# igb aim not working



## chrcol (Sep 9, 2017)

I been having issues on a unit I use for pfsense routing (based on FreeBSD 11.0), and recently discovered it starts random packetloss at just 2000 pps.

The network hardware is a mini pci-x intel i350 with 2 ports.  It uses the igb driver.

I have tried various things but will stick to what the behaviour is at default settings.

At default msix is enabled, 4 queues (4 cpu cores), netisr will do direct dispatch.

I observe for the 2000 pps and about 70mbit throughput (download from meganz), there is about 8000 interrupts generated per queue.  Which seems excessive, another observation is if I toggle 'aim' adaptive interrupt moderation, then the generated interrupts do not change at all.  It is as if 'aim' is not working.

After a few days of getting nowhere, I decided to enable polling just to see if my interrupt hunch was correct, and low and behold it can handle downloading from meganz (and other high threaded sources) just fine, packet loss gone.  Polling is supposedly useless on new hardware but seems not in my case.
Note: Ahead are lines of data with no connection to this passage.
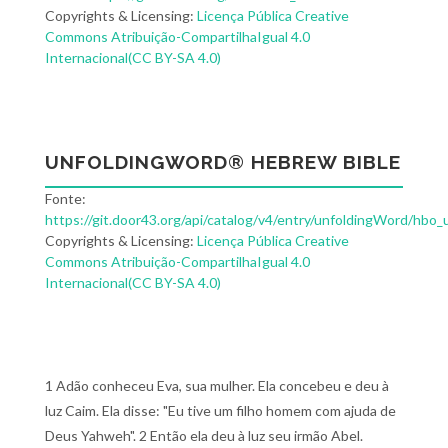
Copyrights & Licensing:
Licença Pública Creative
Commons Atribuição-CompartilhaIgual 4.0
Internacional(CC BY-SA 4.0)
UNFOLDINGWORD® HEBREW BIBLE
Fonte:
https://git.door43.org/api/catalog/v4/entry/unfoldingWord/hbo_
Copyrights & Licensing:
Licença Pública Creative
Commons Atribuição-CompartilhaIgual 4.0
Internacional(CC BY-SA 4.0)
1 Adão conheceu Eva, sua mulher. Ela concebeu e deu à
luz Caim. Ela disse: "Eu tive um filho homem com ajuda de
Deus Yahweh". 2 Então ela deu à luz seu irmão Abel.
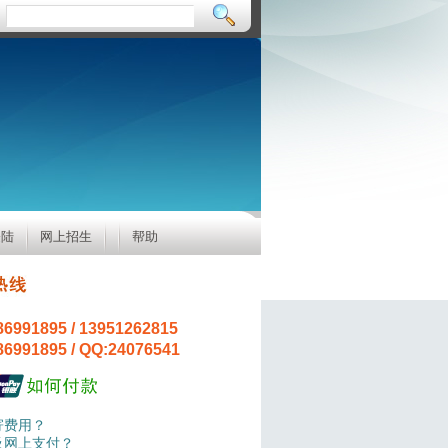
登陆
网上招生
帮助
991895 / 13951262815
991895 / QQ:24076541
寄费用？
及网上支付？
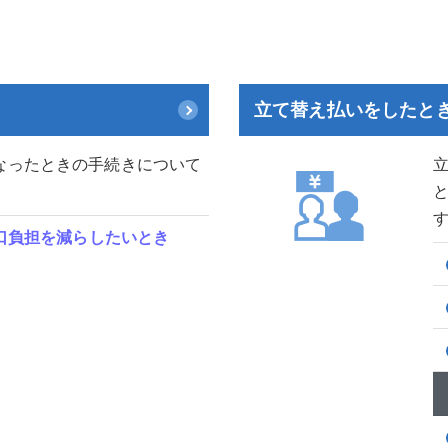
立て替え払いをしたと
なったときの手続きについて
口負担を減らしたいとき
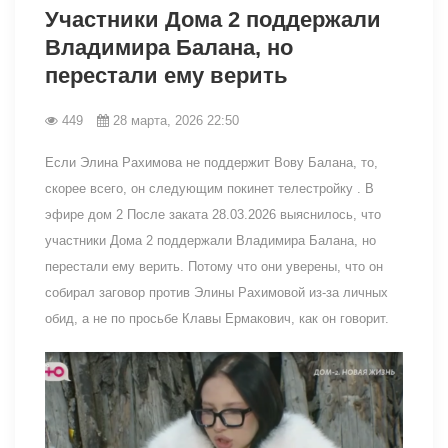
Участники Дома 2 поддержали
Владимира Балана, но
перестали ему верить
449
28 марта, 2026 22:50
Если Элина Рахимова не поддержит Вову Балана, то,
скорее всего, он следующим покинет телестройку . В
эфире дом 2 После заката 28.03.2026 выяснилось, что
участники Дома 2 поддержали Владимира Балана, но
перестали ему верить. Потому что они уверены, что он
собирал заговор против Элины Рахимовой из-за личных
обид, а не по просьбе Клавы Ермакович, как он говорит.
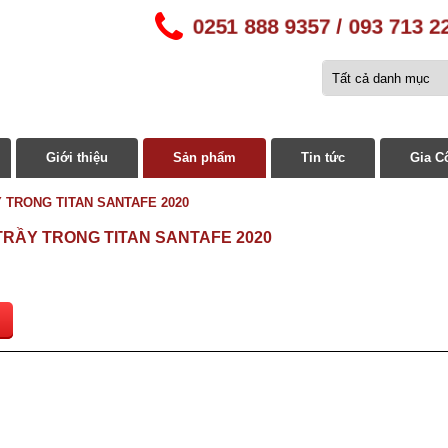
0251 888 9357 / 093 713 2
Giới thiệu
Sản phẩm
Tin tức
Gia C
 TRONG TITAN SANTAFE 2020
RẦY TRONG TITAN SANTAFE 2020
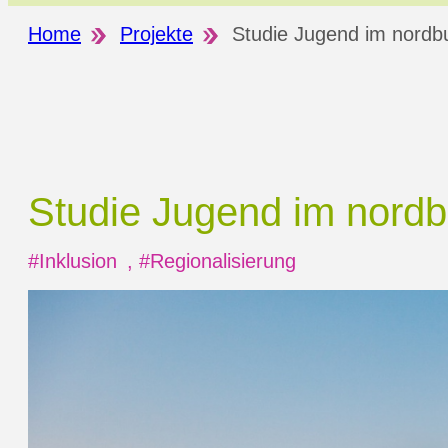
Home
Projekte
Studie Jugend im nordb
Studie Jugend im
nordb
#Inklusion
,
#Regionalisierung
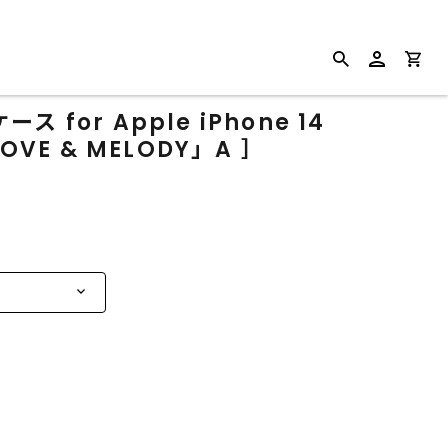
for Apple iPhone 14
OVE & MELODY」A ］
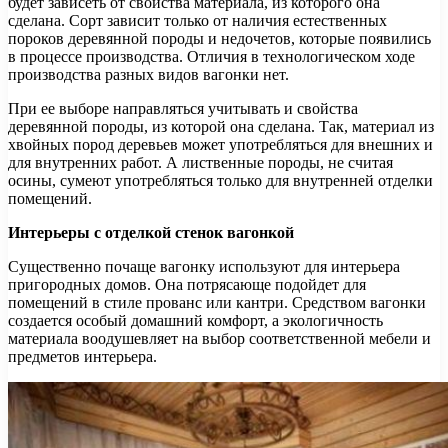
будет зависеть от свойства материала, из которого она
сделана. Сорт зависит только от наличия естественных
пороков деревянной породы и недочетов, которые появились
в процессе производства. Отличия в технологическом ходе
производства разных видов вагонки нет.
При ее выборе направляться учитывать и свойства
деревянной породы, из которой она сделана. Так, материал из
хвойных пород деревьев может употребляться для внешних и
для внутренних работ. А лиственные породы, не считая
осины, сумеют употребляться только для внутренней отделки
помещений.
Интерьеры с отделкой стенок вагонкой
Существенно почаще вагонку используют для интерьера
пригородных домов. Она потрясающе подойдет для
помещений в стиле прованс или кантри. Средством вагонки
создается особый домашний комфорт, а экологичность
материала воодушевляет на выбор соответственной мебели и
предметов интерьера.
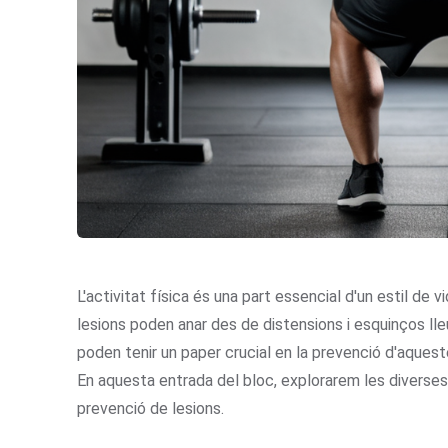
L'activitat física és una part essencial d'un estil de
lesions poden anar des de distensions i esquinços lleu
poden tenir un paper crucial en la prevenció d'aqueste
En aquesta entrada del bloc, explorarem les diverses
prevenció de lesions.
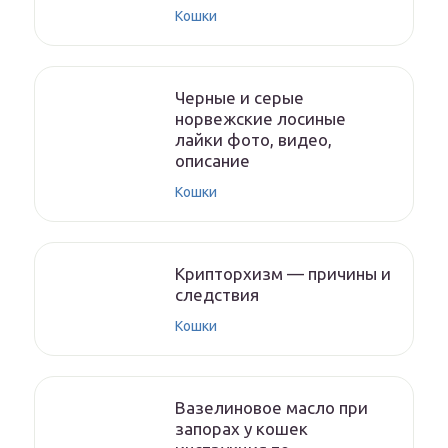
Кошки
Черные и серые
норвежские лосиные
лайки фото, видео,
описание
Кошки
Крипторхизм — причины и
следствия
Кошки
Вазелиновое масло при
запорах у кошек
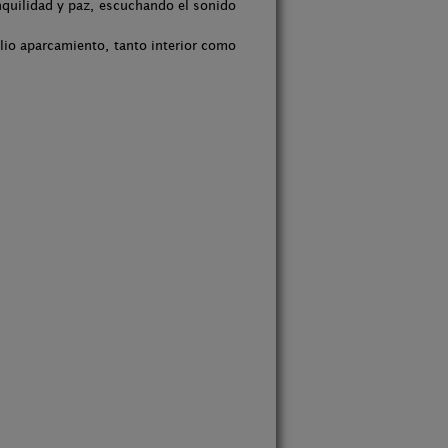
nquilidad y paz, escuchando el sonido
lio aparcamiento, tanto interior como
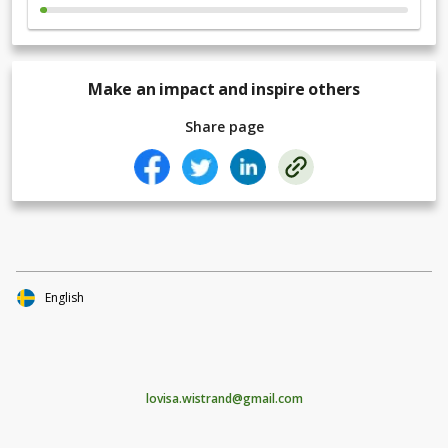
Make an impact and inspire others
Share page
English
lovisa.wistrand@gmail.com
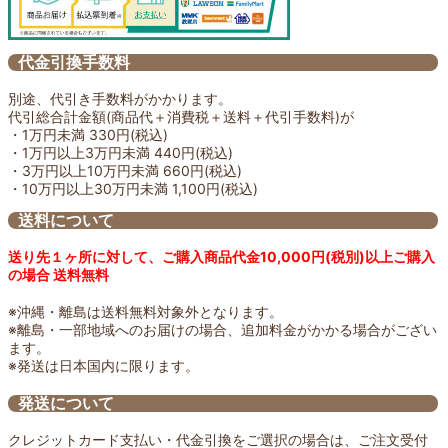
代金引換手数料
別途、代引き手数料がかかります。
代引総合計金額(商品代＋消費税＋送料＋代引手数料)が
・1万円未満 330円(税込)
・1万円以上3万円未満 440円(税込)
・3万円以上10万円未満 660円(税込)
・10万円以上30万円未満 1,100円(税込)
送料について
送り先１ヶ所に対して、ご購入商品代金10,000円(税別)以上ご購入
の場合 送料無料
※沖縄・離島は送料無料対象外となります。
※離島・一部地域へのお届けの場合、追加料金がかかる場合がござい
ます。
※発送は日本国内に限ります。
発送について
クレジットカード支払い・代金引換をご選択の場合は、ご注文受付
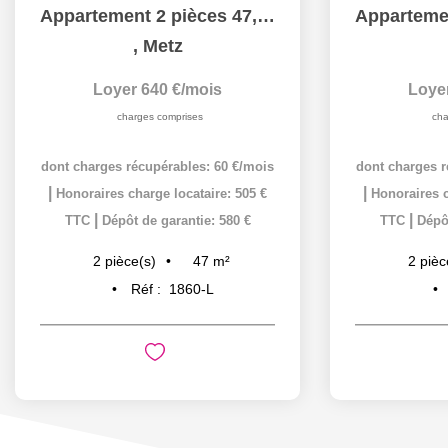
Appartement 2 pièces 47,20 m² avec Parking sécurisé à louer...
,
Metz
Loyer 640 €/mois
Loye
charges comprises
cha
dont charges récupérables: 60 €/mois
dont charges r
|
|
Honoraires charge locataire: 505 €
Honoraires c
|
|
TTC
Dépôt de garantie: 580 €
TTC
Dépôt
47
m²
2
pièce(s)
2
pièc
Réf :
1860-L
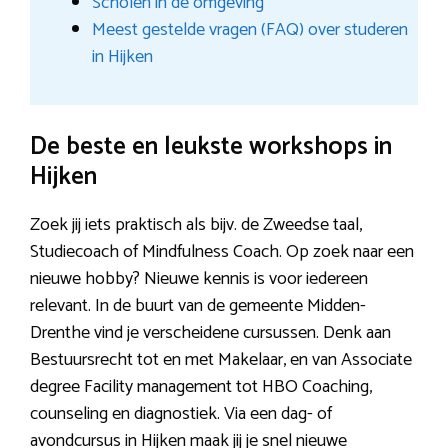
Scholen in de omgeving
Meest gestelde vragen (FAQ) over studeren
in Hijken
De beste en leukste workshops in
Hijken
Zoek jij iets praktisch als bijv. de Zweedse taal,
Studiecoach of Mindfulness Coach. Op zoek naar een
nieuwe hobby? Nieuwe kennis is voor iedereen
relevant. In de buurt van de gemeente Midden-
Drenthe vind je verscheidene cursussen. Denk aan
Bestuursrecht tot en met Makelaar, en van Associate
degree Facility management tot HBO Coaching,
counseling en diagnostiek. Via een dag- of
avondcursus in Hijken maak jij je snel nieuwe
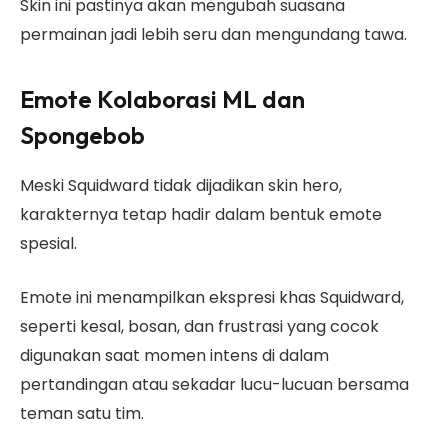
Skin ini pastinya akan mengubah suasana
permainan jadi lebih seru dan mengundang tawa.
Emote Kolaborasi ML dan
Spongebob
Meski Squidward tidak dijadikan skin hero,
karakternya tetap hadir dalam bentuk emote
spesial.
Emote ini menampilkan ekspresi khas Squidward,
seperti kesal, bosan, dan frustrasi yang cocok
digunakan saat momen intens di dalam
pertandingan atau sekadar lucu-lucuan bersama
teman satu tim.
I am aware there is fake intel cards on the market so I now suspect mine might be fake but I welcome other insights.


----------



## JanJurkus (Sep 9, 2017)

I thought updating the firmware/boot rom would only make a difference when using the card to boot from.
However,  this thread says something different. So you might want to try that.


----------



## SirDice (Sep 11, 2017)

chrcol said:


> I been having issues on a unit I use for pfsense routing (based on FreeBSD 11.0)


PC-BSD, FreeNAS, NAS4Free, and all other FreeBSD Derivatives


----------